**Exercise details:**
Every line of the entries that holds the word "молоді" is to be copied.

**Data shown:**
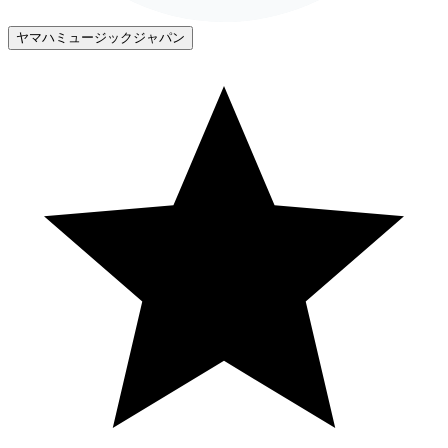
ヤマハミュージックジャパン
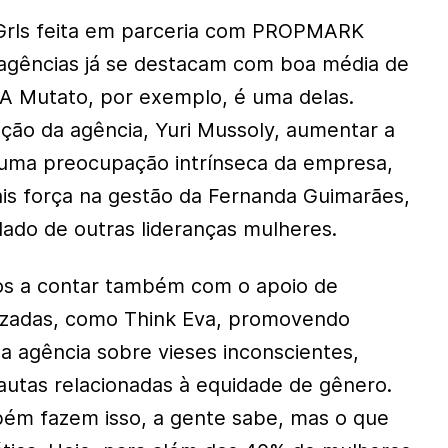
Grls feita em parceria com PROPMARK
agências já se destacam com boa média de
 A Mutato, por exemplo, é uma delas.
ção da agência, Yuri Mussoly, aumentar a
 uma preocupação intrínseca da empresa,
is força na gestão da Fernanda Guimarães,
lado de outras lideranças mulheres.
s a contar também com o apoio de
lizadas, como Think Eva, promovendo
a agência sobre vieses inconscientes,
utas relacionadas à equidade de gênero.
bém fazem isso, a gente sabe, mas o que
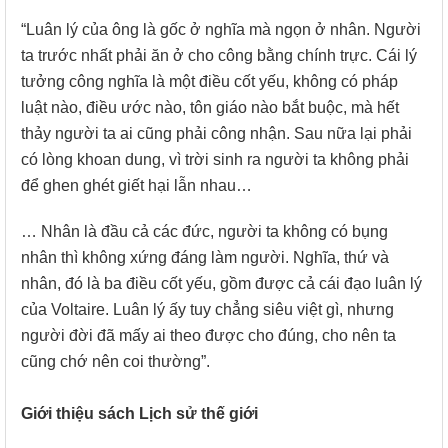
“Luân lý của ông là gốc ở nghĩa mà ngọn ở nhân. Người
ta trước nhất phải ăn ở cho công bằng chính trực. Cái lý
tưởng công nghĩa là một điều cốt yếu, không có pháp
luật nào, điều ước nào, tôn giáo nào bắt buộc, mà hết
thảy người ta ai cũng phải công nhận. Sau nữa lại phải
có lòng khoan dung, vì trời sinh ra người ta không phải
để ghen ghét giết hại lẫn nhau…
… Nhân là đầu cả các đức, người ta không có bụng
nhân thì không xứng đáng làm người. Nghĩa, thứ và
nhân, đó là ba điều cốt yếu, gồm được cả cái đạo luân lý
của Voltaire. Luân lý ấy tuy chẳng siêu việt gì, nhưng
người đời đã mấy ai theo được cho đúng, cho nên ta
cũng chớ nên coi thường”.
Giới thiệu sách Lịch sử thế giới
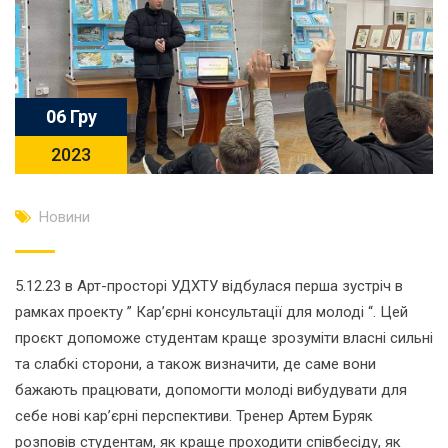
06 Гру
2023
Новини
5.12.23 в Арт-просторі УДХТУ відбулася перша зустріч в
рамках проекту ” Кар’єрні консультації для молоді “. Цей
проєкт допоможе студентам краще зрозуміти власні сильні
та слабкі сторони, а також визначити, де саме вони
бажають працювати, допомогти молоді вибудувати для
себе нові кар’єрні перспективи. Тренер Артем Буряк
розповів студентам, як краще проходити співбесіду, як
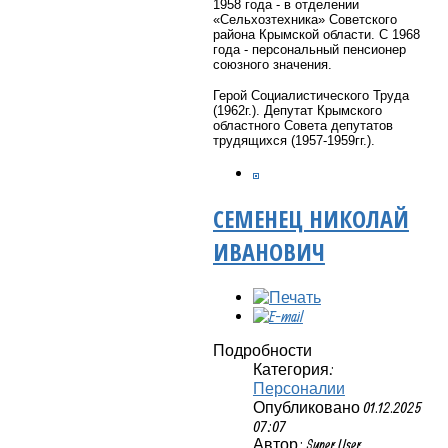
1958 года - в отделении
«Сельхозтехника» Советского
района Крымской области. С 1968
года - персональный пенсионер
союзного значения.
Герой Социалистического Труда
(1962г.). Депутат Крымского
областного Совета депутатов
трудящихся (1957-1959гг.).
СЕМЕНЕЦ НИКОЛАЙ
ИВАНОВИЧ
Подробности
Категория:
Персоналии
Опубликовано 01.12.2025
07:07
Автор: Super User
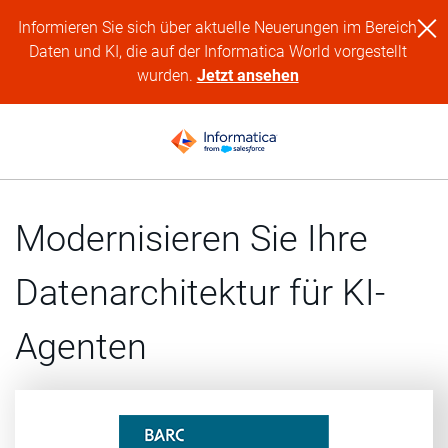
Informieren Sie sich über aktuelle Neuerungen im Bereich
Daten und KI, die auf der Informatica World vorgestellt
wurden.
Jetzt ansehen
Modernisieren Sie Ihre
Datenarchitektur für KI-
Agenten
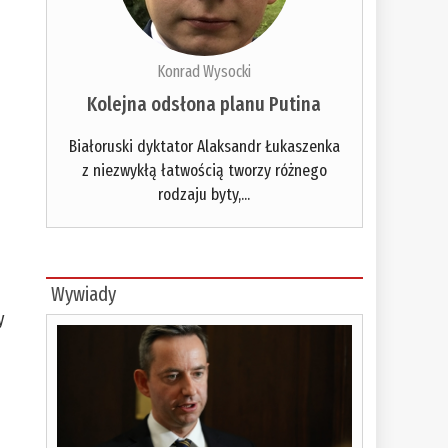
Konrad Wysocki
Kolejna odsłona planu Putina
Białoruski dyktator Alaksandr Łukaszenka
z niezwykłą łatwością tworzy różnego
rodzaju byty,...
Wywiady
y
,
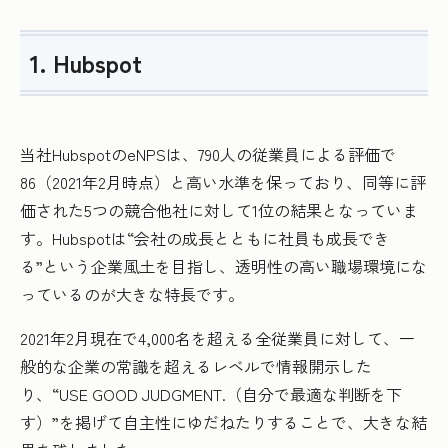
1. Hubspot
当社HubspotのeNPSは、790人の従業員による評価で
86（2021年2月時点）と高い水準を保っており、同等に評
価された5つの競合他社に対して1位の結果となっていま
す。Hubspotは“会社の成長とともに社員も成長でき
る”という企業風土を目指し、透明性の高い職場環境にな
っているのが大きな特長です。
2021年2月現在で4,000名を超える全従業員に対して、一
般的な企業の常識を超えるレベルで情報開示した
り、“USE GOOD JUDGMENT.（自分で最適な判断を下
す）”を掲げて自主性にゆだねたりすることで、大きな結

---

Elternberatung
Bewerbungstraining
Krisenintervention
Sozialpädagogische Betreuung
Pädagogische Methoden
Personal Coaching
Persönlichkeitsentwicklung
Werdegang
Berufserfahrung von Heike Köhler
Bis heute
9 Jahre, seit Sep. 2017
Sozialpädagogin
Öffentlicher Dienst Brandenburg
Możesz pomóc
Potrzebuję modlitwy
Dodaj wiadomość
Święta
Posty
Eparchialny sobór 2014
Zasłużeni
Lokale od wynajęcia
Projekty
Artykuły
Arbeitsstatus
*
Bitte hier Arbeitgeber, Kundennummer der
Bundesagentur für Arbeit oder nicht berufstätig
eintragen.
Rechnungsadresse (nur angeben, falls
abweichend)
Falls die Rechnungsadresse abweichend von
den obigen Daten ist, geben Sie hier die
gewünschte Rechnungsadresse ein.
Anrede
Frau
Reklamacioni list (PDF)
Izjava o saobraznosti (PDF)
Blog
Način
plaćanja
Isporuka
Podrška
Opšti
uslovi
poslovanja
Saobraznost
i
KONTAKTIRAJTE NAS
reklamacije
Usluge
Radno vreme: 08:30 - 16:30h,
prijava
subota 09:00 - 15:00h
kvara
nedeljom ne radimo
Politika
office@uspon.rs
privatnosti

**Answer for the task:**
рамках проекту ” Кар’єрні консультації для молоді “. Цей
бажають працювати, допомогти молоді вибудувати для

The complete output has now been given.